(Document layout analysis data)
========================================
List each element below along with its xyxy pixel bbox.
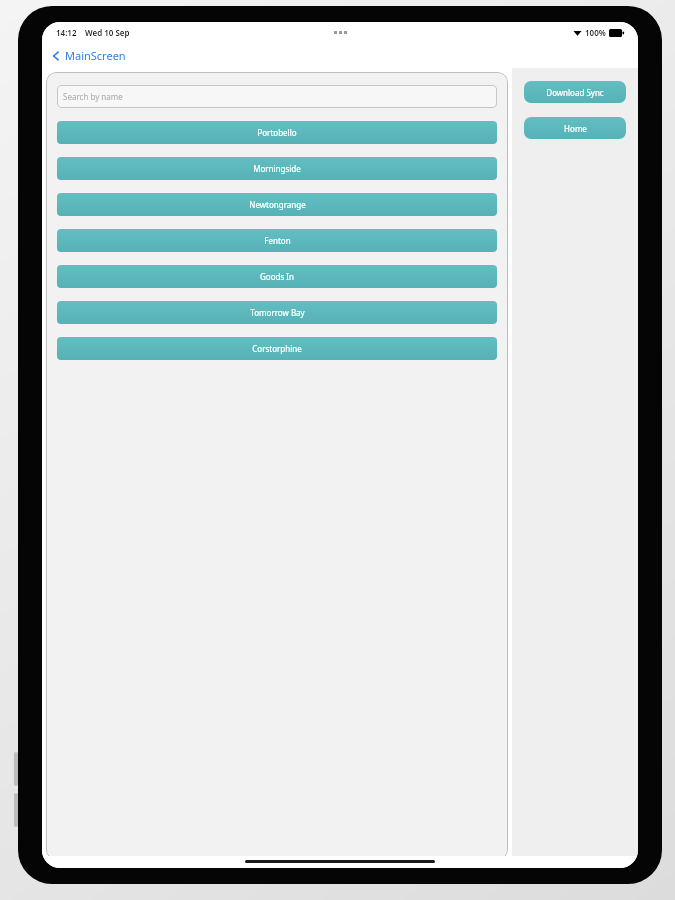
button[interactable]: MainScreen <box>48 46 128 65</box>
staticText: Wed 10 Sep <box>85 27 130 38</box>
staticText: Home <box>564 123 587 134</box>
staticText: Portobello <box>257 127 297 138</box>
staticText: Download Sync <box>546 87 604 98</box>
staticText: Corstorphine <box>252 343 302 354</box>
button[interactable]: Goods In <box>57 265 497 288</box>
button[interactable]: Portobello <box>57 121 497 144</box>
staticText: Search by name <box>63 91 123 102</box>
staticText: Fenton <box>264 235 291 246</box>
staticText: MainScreen <box>65 48 126 63</box>
button[interactable]: Fenton <box>57 229 497 252</box>
button[interactable]: Corstorphine <box>57 337 497 360</box>
staticText: Morningside <box>253 163 301 174</box>
button[interactable]: Morningside <box>57 157 497 180</box>
button[interactable]: Home <box>524 117 626 139</box>
staticText: Goods In <box>260 271 294 282</box>
button[interactable]: Newtongrange <box>57 193 497 216</box>
staticText: 100% <box>585 27 606 38</box>
staticText: Newtongrange <box>249 199 306 210</box>
button[interactable]: Download Sync <box>524 81 626 103</box>
button[interactable]: Tomorrow Bay <box>57 301 497 324</box>
staticText: 14:12 <box>56 27 77 38</box>
button[interactable]: Search by name <box>57 85 497 108</box>
staticText: Tomorrow Bay <box>250 307 305 318</box>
========================================
Please retype all the entries word for word, omitting the pictures.

List each element below along with its xyxy pixel bbox.
button[interactable]: MainScreen <box>48 46 128 65</box>
staticText: Wed 10 Sep <box>85 27 130 38</box>
staticText: Home <box>564 123 587 134</box>
staticText: Portobello <box>257 127 297 138</box>
staticText: Download Sync <box>546 87 604 98</box>
staticText: Corstorphine <box>252 343 302 354</box>
button[interactable]: Goods In <box>57 265 497 288</box>
button[interactable]: Portobello <box>57 121 497 144</box>
staticText: Search by name <box>63 91 123 102</box>
staticText: Fenton <box>264 235 291 246</box>
staticText: MainScreen <box>65 48 126 63</box>
button[interactable]: Fenton <box>57 229 497 252</box>
button[interactable]: Corstorphine <box>57 337 497 360</box>
staticText: Morningside <box>253 163 301 174</box>
button[interactable]: Morningside <box>57 157 497 180</box>
button[interactable]: Home <box>524 117 626 139</box>
staticText: Goods In <box>260 271 294 282</box>
button[interactable]: Newtongrange <box>57 193 497 216</box>
staticText: 100% <box>585 27 606 38</box>
staticText: Newtongrange <box>249 199 306 210</box>
button[interactable]: Download Sync <box>524 81 626 103</box>
button[interactable]: Tomorrow Bay <box>57 301 497 324</box>
staticText: 14:12 <box>56 27 77 38</box>
button[interactable]: Search by name <box>57 85 497 108</box>
staticText: Tomorrow Bay <box>250 307 305 318</box>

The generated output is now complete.